Top Five hilariously lampoons the current media culture. Chris Rock writes/directs/stars. Rock and Rosario Dawson walk around NYC, she a NY Times reporter and he obsessed with the opening of his new movie. Rock plays a player who became an Eddie Murphy level star in a series of ham-fisted action films. Only his new film is a serious drama about a slave rebellion in Haiti. He tells reporters at a press junket that the rebellion killed 50,000 white people “but we only kill about two or three thousand on screen.” Take Five is the funniest film of the year.

Guardians of the Galaxy introduces Rocket Raccoon, a truly grumpy yet charismatic character who carries a big stick and has a natural mask. Rocket is part of an ensemble that includes Groot a plant based life form, Drax a kind of muscle man, Gamora (Zoe Saldana) a green skinned femme fatale with martial arts skills, and Peter Quill (Chris Pratt) an Earthling who was kidnapped by aliens from his home planet in the 1980s and who fancies himself a mercenary named Starlord. Direction is by James Gunn who previous feature length films were distinguished by their no-holds-barred indie chutzpah, particularly the brilliant super hero black comedy merely titled Super. Gunn steps up to the Hollywood standard of adhering to a PG-13 sensibility while stuffing the content with innuendo and subtle references to nostalgia.

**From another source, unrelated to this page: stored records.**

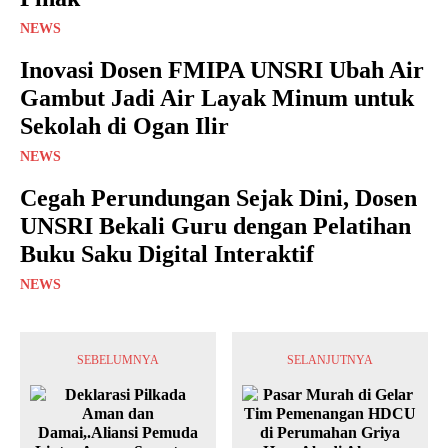
NEWS
Inovasi Dosen FMIPA UNSRI Ubah Air
Gambut Jadi Air Layak Minum untuk
Sekolah di Ogan Ilir
NEWS
Cegah Perundungan Sejak Dini, Dosen
UNSRI Bekali Guru dengan Pelatihan
Buku Saku Digital Interaktif
NEWS
SEBELUMNYA
SELANJUTNYA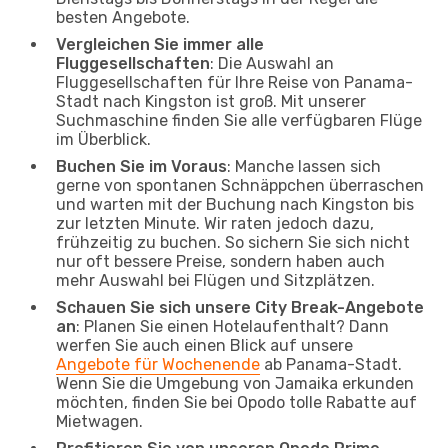
besten Angebote.
Vergleichen Sie immer alle
Fluggesellschaften
: Die Auswahl an
Fluggesellschaften für Ihre Reise von Panama-
Stadt nach Kingston ist groß. Mit unserer
Suchmaschine finden Sie alle verfügbaren Flüge
im Überblick.
Buchen Sie im Voraus
: Manche lassen sich
gerne von spontanen Schnäppchen überraschen
und warten mit der Buchung nach Kingston bis
zur letzten Minute. Wir raten jedoch dazu,
frühzeitig zu buchen. So sichern Sie sich nicht
nur oft bessere Preise, sondern haben auch
mehr Auswahl bei Flügen und Sitzplätzen.
Schauen Sie sich unsere City Break-Angebote
an
: Planen Sie einen Hotelaufenthalt? Dann
werfen Sie auch einen Blick auf unsere
Angebote für Wochenende
ab Panama-Stadt.
Wenn Sie die Umgebung von Jamaika erkunden
möchten, finden Sie bei Opodo tolle Rabatte auf
Mietwagen.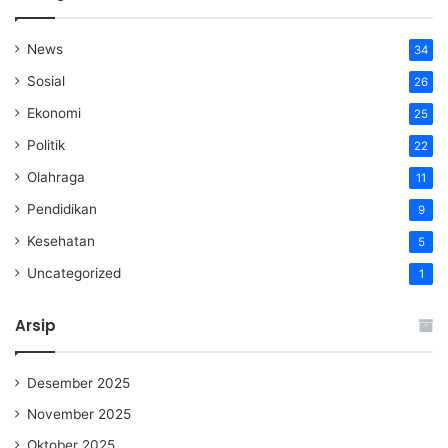
News
34
Sosial
26
Ekonomi
25
Politik
22
Olahraga
11
Pendidikan
9
Kesehatan
5
Uncategorized
1
Arsip
Desember 2025
November 2025
Oktober 2025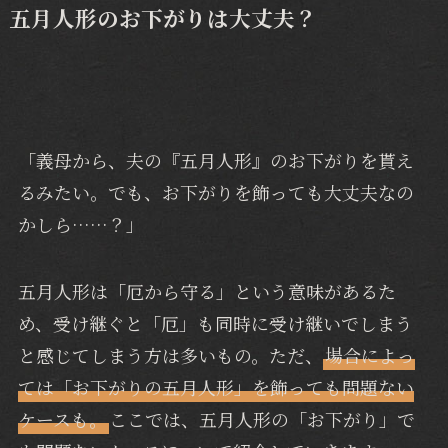
五月人形のお下がりは大丈夫？
「義母から、夫の『五月人形』のお下がりを貰え
るみたい。でも、お下がりを飾っても大丈夫なの
かしら……？」
五月人形は「厄から守る」という意味があるた
め、受け継ぐと「厄」も同時に受け継いでしまう
と感じてしまう方は多いもの。ただ、
場合によっ
ては「お下がりの五月人形」を飾っても問題ない
ケースも。
ここでは、五月人形の「お下がり」で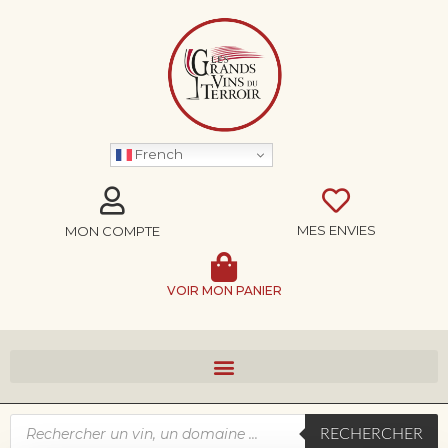
French
MES ENVIES
MON COMPTE
VOIR MON PANIER
RECHERCHER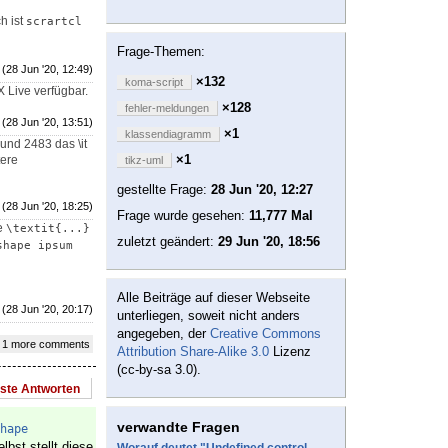
h ist
scrartcl
Frage-Themen:
(28 Jun '20, 12:49)
×132
koma-script
 Live verfügbar.
×128
fehler-meldungen
(28 Jun '20, 13:51)
×1
klassendiagramm
 und 2483 das \it
×1
tere
tikz-uml
gestellte Frage:
28 Jun '20, 12:27
(28 Jun '20, 18:25)
Frage wurde gesehen:
11,777 Mal
ie
\textit{...}
zuletzt geändert:
29 Jun '20, 18:56
hape ipsum 
Alle Beiträge auf dieser Webseite
(28 Jun '20, 20:17)
unterliegen, soweit nicht anders
angegeben, der
Creative Commons
 1 more comments
Attribution Share-Alike 3.0
Lizenz
(cc-by-sa 3.0).
este Antworten
verwandte Fragen
hape
lbst stellt diese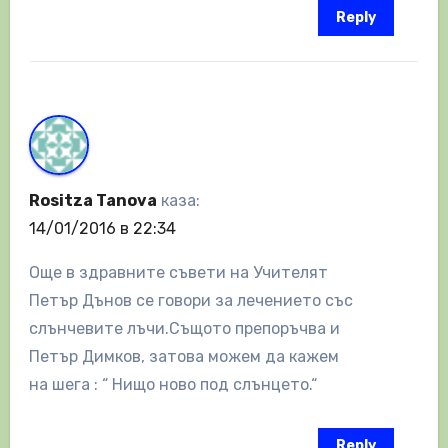
Reply
Rositza Tanova
каза:
14/01/2016 в 22:34
Още в здравните съвети на Учителят
Петър Дънов се говори за лечението със
слънчевите лъчи.Същото препоръчва и
Петър Димков, затова можем да кажем
на шега : “ Нищо ново под слънцето.“
Reply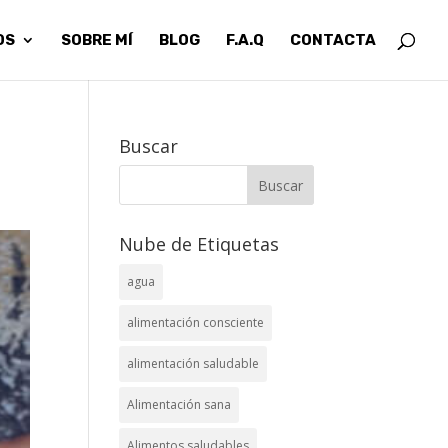
OS
SOBRE MÍ
BLOG
F.A.Q
CONTACTA
Buscar
Nube de Etiquetas
agua
alimentación consciente
alimentación saludable
Alimentación sana
Alimentos saludables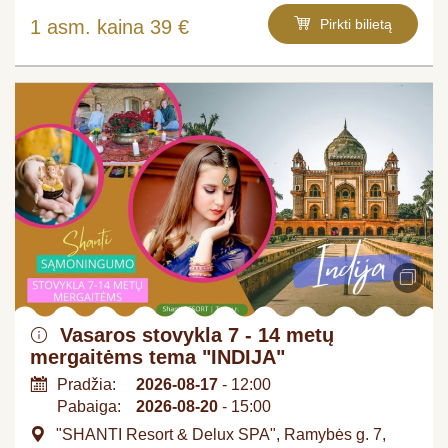
1 asm. kaina 39 €
Pirkti bilietą
Vasaros stovykla 7 - 14 metų
mergaitėms tema "INDIJA"
Pradžia:
2026-08-17
- 12:00
Pabaiga:
2026-08-20
- 15:00
"SHANTI Resort & Delux SPA", Ramybės g. 7,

Foreign films that stood in the vanguard of last year’s releases include Force Majeure (Sweden); The Raid 2 (Indonesia); Ida (Poland); Leviathan (Russia); Borgman (Netherlands); Big Bad Wolves (Israel); Omar (Palestine); and Wild Tales (Argentina). While we’re at it Calvary (Ireland); Nymphomaniac: Vol. I & II (Denmark); Snowpiercer (South Korea); and Mr. Turner (UK), and all in English are technically foreign films and each quite good.

Documentary highlights encompass such varied scrutiny as Citizenfour; Tim’s Vermeer; No-No: A Dockumentary; Jodorowsky’s Dune; National Gallery; The Dog; Deepsea Challenge 3D; Dinosaur 13; 20,000 Days on Earth; and The Battered Bastards of Baseball.